== WORK INSTRUCTIONS ==
Copy every entry exactly as it reads and exclude whatever pictures appear.

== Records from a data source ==

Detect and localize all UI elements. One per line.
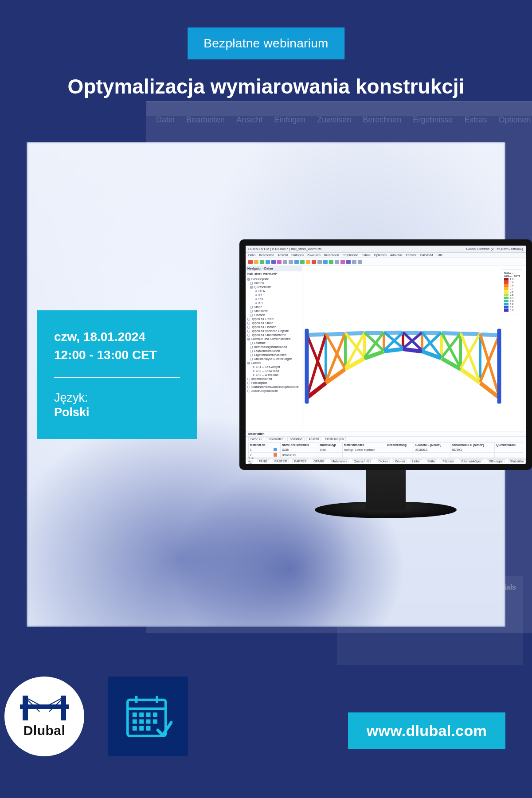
footer-tab[interactable]: FANG [257, 459, 269, 463]
nav-tree-label: Typen für Stabrandsteine [251, 333, 286, 336]
legend-row: 0.0 [504, 309, 520, 312]
nav-tree-item[interactable]: Lastfälle [247, 341, 302, 345]
nav-tree-item[interactable]: RO [247, 297, 302, 301]
app-menu-item[interactable]: Optionen [374, 254, 387, 257]
nav-tree-item[interactable]: Lasten [247, 361, 302, 365]
toolbar-icon[interactable] [300, 260, 305, 264]
toolbar-icon[interactable] [358, 260, 362, 264]
nav-tree-item[interactable]: LF2 – Snow load [247, 369, 302, 373]
toolbar-icon[interactable] [271, 260, 276, 264]
footer-tab[interactable]: Öffnungen [487, 459, 505, 463]
nav-tree-item[interactable]: Knoten [247, 281, 302, 285]
toolbar-icon[interactable] [306, 260, 310, 264]
toolbar-icon[interactable] [312, 260, 316, 264]
app-title-text: Dlubal RFEM | 6.02.0027 | hall_steel_war… [248, 247, 322, 251]
footer-tab[interactable]: Flächen [441, 459, 455, 463]
bottom-toolbar-item[interactable]: Einstellungen [323, 437, 346, 441]
app-menu-item[interactable]: Extras [362, 254, 371, 257]
toolbar-icon[interactable] [277, 260, 282, 264]
toolbar-icon[interactable] [289, 260, 293, 264]
brand-url[interactable]: www.dlubal.com [348, 712, 505, 749]
app-menu-item[interactable]: Bearbeiten [259, 254, 274, 257]
app-menu-item[interactable]: Zuweisen [307, 254, 321, 257]
app-menu-item[interactable]: Ergebnisse [343, 254, 358, 257]
toolbar-icon[interactable] [346, 260, 351, 264]
nav-tree-item[interactable]: Lastkombinationen [247, 349, 302, 353]
bottom-toolbar-item[interactable]: Bearbeiten [266, 437, 286, 441]
nav-tree-item[interactable]: Lastfälle und Kombinationen [247, 337, 302, 341]
nav-tree-item[interactable]: Stäbe [247, 305, 302, 309]
nav-tree-item[interactable]: Ausdruckprotokolle [247, 389, 302, 393]
app-menu-item[interactable]: Fenster [406, 254, 417, 257]
nav-tree-item[interactable]: Imperfektionen [247, 377, 302, 381]
toolbar-icon[interactable] [317, 260, 322, 264]
app-menu-item[interactable]: Berechnen [324, 254, 339, 257]
toolbar-icon[interactable] [340, 260, 345, 264]
footer-tab[interactable]: Materialien [330, 459, 348, 463]
toolbar-icon[interactable] [352, 260, 356, 264]
table-cell: 1 [249, 447, 272, 453]
table-header: Querdehnzahl [495, 443, 523, 447]
toolbar-icon[interactable] [248, 260, 253, 264]
app-menu-item[interactable]: Datei [248, 254, 255, 257]
app-menu-item[interactable]: Hilfe [436, 254, 442, 257]
app-menu-item[interactable]: CAD/BIM [420, 254, 433, 257]
footer-tab[interactable]: Dicken [377, 459, 390, 463]
app-bottom-panel: Materialien Gehe zuBearbeitenSelektionAn… [246, 431, 526, 464]
toolbar-icon[interactable] [260, 260, 264, 264]
toolbar-icon[interactable] [254, 260, 258, 264]
app-menu-item[interactable]: Add-Ons [390, 254, 403, 257]
footer-tab[interactable]: Stabsätze [509, 459, 526, 463]
svg-rect-8 [133, 720, 137, 724]
nav-tree-item[interactable]: LF1 – Self-weight [247, 365, 302, 369]
toolbar-icon[interactable] [323, 260, 328, 264]
tree-bullet-icon [247, 330, 250, 332]
toolbar-icon[interactable] [294, 260, 299, 264]
nav-tree-item[interactable]: Ergebniskombinationen [247, 353, 302, 357]
nav-tree-item[interactable]: KR [247, 301, 302, 305]
bottom-toolbar-item[interactable]: Selektion [287, 437, 305, 441]
footer-tab[interactable]: Linien [410, 459, 422, 463]
nav-tree-item[interactable]: Hilfsobjekte [247, 381, 302, 385]
footer-tab[interactable]: KARTES [292, 459, 308, 463]
bottom-toolbar-item[interactable]: Ansicht [306, 437, 321, 441]
nav-tree-item[interactable]: Querschnitte [247, 285, 302, 289]
tree-bullet-icon [247, 338, 250, 340]
nav-tree-item[interactable]: LF3 – Wind load [247, 373, 302, 377]
truss-member [305, 329, 309, 404]
bottom-toolbar-item[interactable]: Gehe zu [248, 437, 264, 441]
material-swatch-icon [274, 453, 277, 457]
app-menu-item[interactable]: Ansicht [278, 254, 288, 257]
nav-tree-item[interactable]: Typen für Flächen [247, 325, 302, 329]
nav-tree-item[interactable]: Basisobjekte [247, 277, 302, 281]
nav-tree-item[interactable]: IPE [247, 293, 302, 297]
nav-tree-label: IPE [258, 293, 263, 297]
toolbar-icon[interactable] [329, 260, 333, 264]
app-menu-item[interactable]: Einfügen [291, 254, 304, 257]
toolbar-icon[interactable] [266, 260, 270, 264]
nav-tree-item[interactable]: Typen für Linien [247, 317, 302, 321]
toolbar-icon[interactable] [335, 260, 339, 264]
table-row[interactable]: 2Beton C30 [249, 453, 523, 458]
nav-tree-label: Hilfsobjekte [251, 381, 267, 384]
nav-tree-item[interactable]: Stahlnachweis/Ausdruckprotokolle [247, 385, 302, 389]
nav-tree-item[interactable]: Bemessungssituationen [247, 345, 302, 349]
nav-tree-item[interactable]: Statikanalyse-Einstellungen [247, 357, 302, 361]
footer-tab[interactable]: Stäbe [426, 459, 437, 463]
toolbar-icon[interactable] [283, 260, 287, 264]
nav-tree-item[interactable]: HEA [247, 289, 302, 293]
nav-tree-label: Typen für Linien [251, 317, 274, 321]
table-row[interactable]: 1S235StahlIsotrop | Linear elastisch2100… [249, 447, 523, 453]
nav-tree-item[interactable]: Flächen [247, 313, 302, 317]
footer-tab[interactable]: Knoten [393, 459, 407, 463]
nav-tree-item[interactable]: Typen für spezielle Objekte [247, 329, 302, 333]
nav-tree-item[interactable]: Typen für Stäbe [247, 321, 302, 325]
footer-tab[interactable]: RASTER [273, 459, 289, 463]
footer-tab[interactable]: Volumenkörper [459, 459, 483, 463]
footer-tab[interactable]: OFANG [312, 459, 326, 463]
tree-bullet-icon [250, 282, 253, 285]
nav-tree-item[interactable]: Stabsätze [247, 309, 302, 313]
nav-tree-item[interactable]: Typen für Stabrandsteine [247, 333, 302, 337]
footer-tab[interactable]: Querschnitte [352, 459, 373, 463]
svg-rect-9 [139, 720, 144, 724]
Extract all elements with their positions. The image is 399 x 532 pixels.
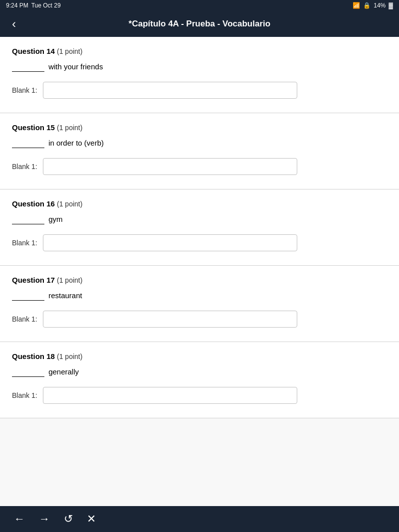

== RESPONSE AREA ==
Detect and localize all UI elements. One per line.
footer-tab[interactable]: FANG [257, 459, 269, 463]
nav-tree-label: Typen für Stabrandsteine [251, 333, 286, 336]
legend-row: 0.0 [504, 309, 520, 312]
nav-tree-item[interactable]: Lastfälle [247, 341, 302, 345]
nav-tree-item[interactable]: RO [247, 297, 302, 301]
app-menu-item[interactable]: Optionen [374, 254, 387, 257]
nav-tree-item[interactable]: Lasten [247, 361, 302, 365]
toolbar-icon[interactable] [300, 260, 305, 264]
toolbar-icon[interactable] [358, 260, 362, 264]
nav-tree-item[interactable]: LF2 – Snow load [247, 369, 302, 373]
toolbar-icon[interactable] [271, 260, 276, 264]
footer-tab[interactable]: Öffnungen [487, 459, 505, 463]
nav-tree-item[interactable]: Knoten [247, 281, 302, 285]
toolbar-icon[interactable] [306, 260, 310, 264]
toolbar-icon[interactable] [312, 260, 316, 264]
app-title-text: Dlubal RFEM | 6.02.0027 | hall_steel_war… [248, 247, 322, 251]
footer-tab[interactable]: Flächen [441, 459, 455, 463]
bottom-toolbar-item[interactable]: Einstellungen [323, 437, 346, 441]
app-menu-item[interactable]: Extras [362, 254, 371, 257]
toolbar-icon[interactable] [277, 260, 282, 264]
toolbar-icon[interactable] [289, 260, 293, 264]
brand-url[interactable]: www.dlubal.com [348, 712, 505, 749]
app-menu-item[interactable]: Bearbeiten [259, 254, 274, 257]
app-menu-item[interactable]: Zuweisen [307, 254, 321, 257]
app-menu-item[interactable]: Ergebnisse [343, 254, 358, 257]
toolbar-icon[interactable] [346, 260, 351, 264]
nav-tree-item[interactable]: Lastkombinationen [247, 349, 302, 353]
bottom-toolbar-item[interactable]: Bearbeiten [266, 437, 286, 441]
nav-tree-item[interactable]: Lastfälle und Kombinationen [247, 337, 302, 341]
nav-tree-item[interactable]: Stäbe [247, 305, 302, 309]
nav-tree-item[interactable]: Ausdruckprotokolle [247, 389, 302, 393]
app-menu-item[interactable]: Fenster [406, 254, 417, 257]
nav-tree-item[interactable]: Imperfektionen [247, 377, 302, 381]
toolbar-icon[interactable] [317, 260, 322, 264]
app-menu-item[interactable]: Berechnen [324, 254, 339, 257]
toolbar-icon[interactable] [340, 260, 345, 264]
footer-tab[interactable]: Materialien [330, 459, 348, 463]
toolbar-icon[interactable] [352, 260, 356, 264]
table-cell: 1 [249, 447, 272, 453]
table-header: Querdehnzahl [495, 443, 523, 447]
toolbar-icon[interactable] [248, 260, 253, 264]
app-menu-item[interactable]: Datei [248, 254, 255, 257]
app-menu-item[interactable]: Hilfe [436, 254, 442, 257]
app-menu-item[interactable]: CAD/BIM [420, 254, 433, 257]
footer-tab[interactable]: Dicken [377, 459, 390, 463]
app-bottom-panel: Materialien Gehe zuBearbeitenSelektionAn… [246, 431, 526, 464]
toolbar-icon[interactable] [260, 260, 264, 264]
toolbar-icon[interactable] [254, 260, 258, 264]
app-menu-item[interactable]: Add-Ons [390, 254, 403, 257]
footer-tab[interactable]: Stabsätze [509, 459, 526, 463]
svg-rect-8 [133, 720, 137, 724]
nav-tree-item[interactable]: LF1 – Self-weight [247, 365, 302, 369]
toolbar-icon[interactable] [323, 260, 328, 264]
tree-bullet-icon [247, 330, 250, 332]
toolbar-icon[interactable] [294, 260, 299, 264]
nav-tree-item[interactable]: Ergebniskombinationen [247, 353, 302, 357]
nav-tree-item[interactable]: KR [247, 301, 302, 305]
bottom-toolbar-item[interactable]: Selektion [287, 437, 305, 441]
footer-tab[interactable]: Linien [410, 459, 422, 463]
nav-tree-item[interactable]: Hilfsobjekte [247, 381, 302, 385]
footer-tab[interactable]: KARTES [292, 459, 308, 463]
bottom-toolbar-item[interactable]: Ansicht [306, 437, 321, 441]
nav-tree-item[interactable]: Querschnitte [247, 285, 302, 289]
tree-bullet-icon [247, 338, 250, 340]
nav-tree-item[interactable]: LF3 – Wind load [247, 373, 302, 377]
truss-member [305, 329, 309, 404]
bottom-toolbar-item[interactable]: Gehe zu [248, 437, 264, 441]
material-swatch-icon [274, 453, 277, 457]
app-menu-item[interactable]: Ansicht [278, 254, 288, 257]
nav-tree-item[interactable]: Typen für Flächen [247, 325, 302, 329]
nav-tree-item[interactable]: Basisobjekte [247, 277, 302, 281]
nav-tree-item[interactable]: IPE [247, 293, 302, 297]
nav-tree-label: IPE [258, 293, 263, 297]
toolbar-icon[interactable] [329, 260, 333, 264]
app-menu-item[interactable]: Einfügen [291, 254, 304, 257]
toolbar-icon[interactable] [266, 260, 270, 264]
nav-tree-item[interactable]: Typen für Linien [247, 317, 302, 321]
toolbar-icon[interactable] [335, 260, 339, 264]
table-row[interactable]: 2Beton C30 [249, 453, 523, 458]
nav-tree-label: Hilfsobjekte [251, 381, 267, 384]
nav-tree-item[interactable]: Stahlnachweis/Ausdruckprotokolle [247, 385, 302, 389]
nav-tree-item[interactable]: Bemessungssituationen [247, 345, 302, 349]
nav-tree-item[interactable]: Statikanalyse-Einstellungen [247, 357, 302, 361]
footer-tab[interactable]: Stäbe [426, 459, 437, 463]
toolbar-icon[interactable] [283, 260, 287, 264]
nav-tree-item[interactable]: HEA [247, 289, 302, 293]
nav-tree-label: Typen für Linien [251, 317, 274, 321]
table-row[interactable]: 1S235StahlIsotrop | Linear elastisch2100… [249, 447, 523, 453]
nav-tree-item[interactable]: Flächen [247, 313, 302, 317]
footer-tab[interactable]: Knoten [393, 459, 407, 463]
nav-tree-item[interactable]: Typen für spezielle Objekte [247, 329, 302, 333]
nav-tree-item[interactable]: Typen für Stäbe [247, 321, 302, 325]
footer-tab[interactable]: RASTER [273, 459, 289, 463]
footer-tab[interactable]: Volumenkörper [459, 459, 483, 463]
footer-tab[interactable]: OFANG [312, 459, 326, 463]
tree-bullet-icon [250, 282, 253, 285]
nav-tree-item[interactable]: Stabsätze [247, 309, 302, 313]
nav-tree-item[interactable]: Typen für Stabrandsteine [247, 333, 302, 337]
footer-tab[interactable]: Querschnitte [352, 459, 373, 463]
svg-rect-9 [139, 720, 144, 724]
Extract all elements with their positions. The image is 399 x 532 pixels.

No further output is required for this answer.